Is it possible to measure emotion?
I don’t think so, at least not with a survey. Emotions are largely unconscious and experienced in the moment; asking customers to accurately remember and score them after the event misrepresents the nature of emotions.
That doesn’t mean we should give up on the idea of trying to understand emotions. Here are some tactics we can try…
Qualitative research is all about trying to build up a picture of how customers think and feel, and the context that shapes that. Emotions, as we saw in a previous post, are a vital part of the picture.
The mistake people often make is thinking that qualitative research is about what customers say. It’s not, it’s about why they said it. Good qualitative research digs beneath the surface to understand the deep psychological needs and reasons for customers’ behaviour, thoughts, and feelings. That’s where the emotions sit.
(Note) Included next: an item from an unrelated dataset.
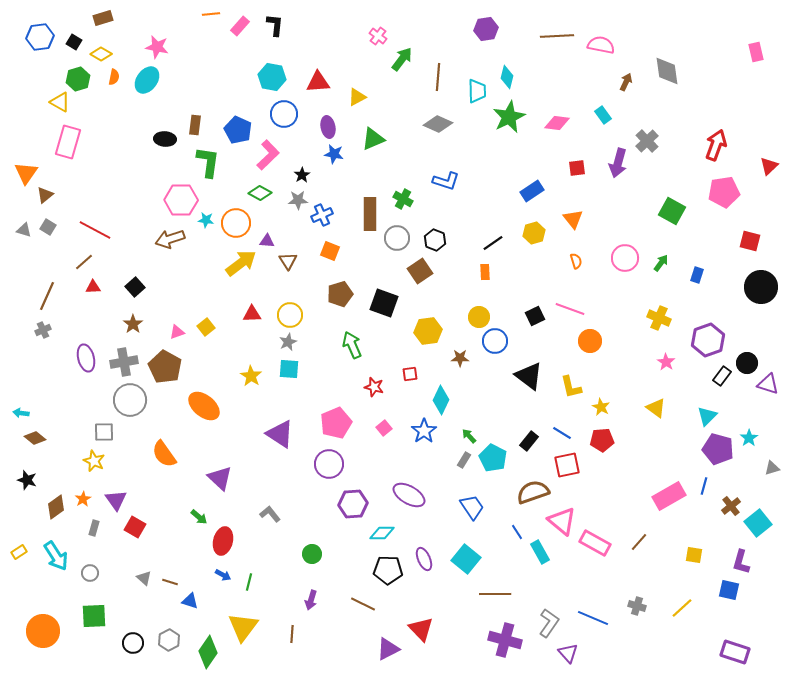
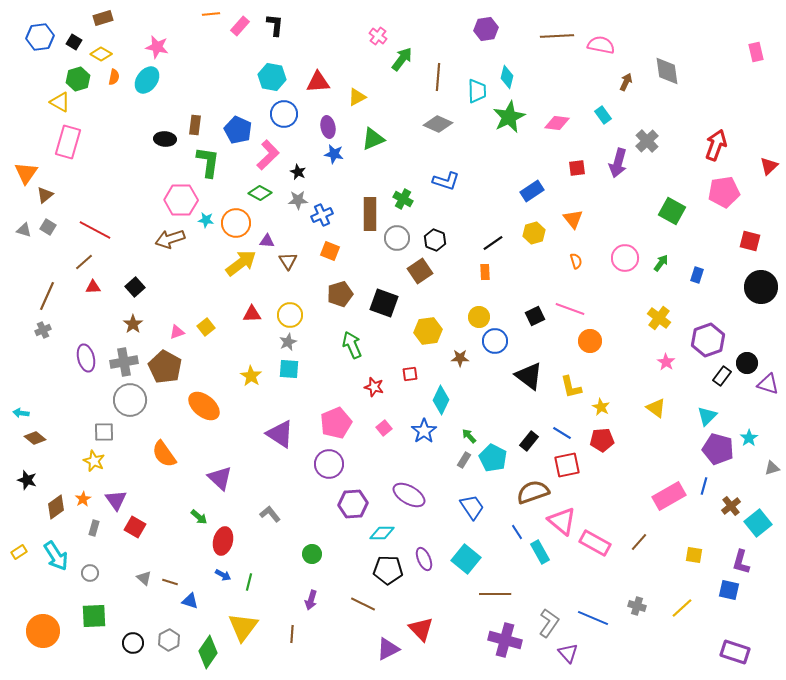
black star at (302, 175): moved 4 px left, 3 px up; rotated 14 degrees counterclockwise
yellow cross at (659, 318): rotated 15 degrees clockwise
How do we do that? It starts by asking probing questions, but ultimately it means we need to add a layer of interpretation; so qualitative research is never entirely objective. To counteract the subjectivity of interpretation, we can turn to established models.
Models to interpret
In her excellent book “MindFrames“, Wendy Gordon outlines 6 distinct lenses we can use when trying to make sense of what customers say, based on decades of practice. This is a good example of a tendency that all qualitative researchers have to build up mental models to help them translate from what customers say and do in order to understand why.
Good researchers keep up to date with what the cognitive sciences have to tell us about how the human mind works, looking for ways to translate that into the messy real world of customer experience.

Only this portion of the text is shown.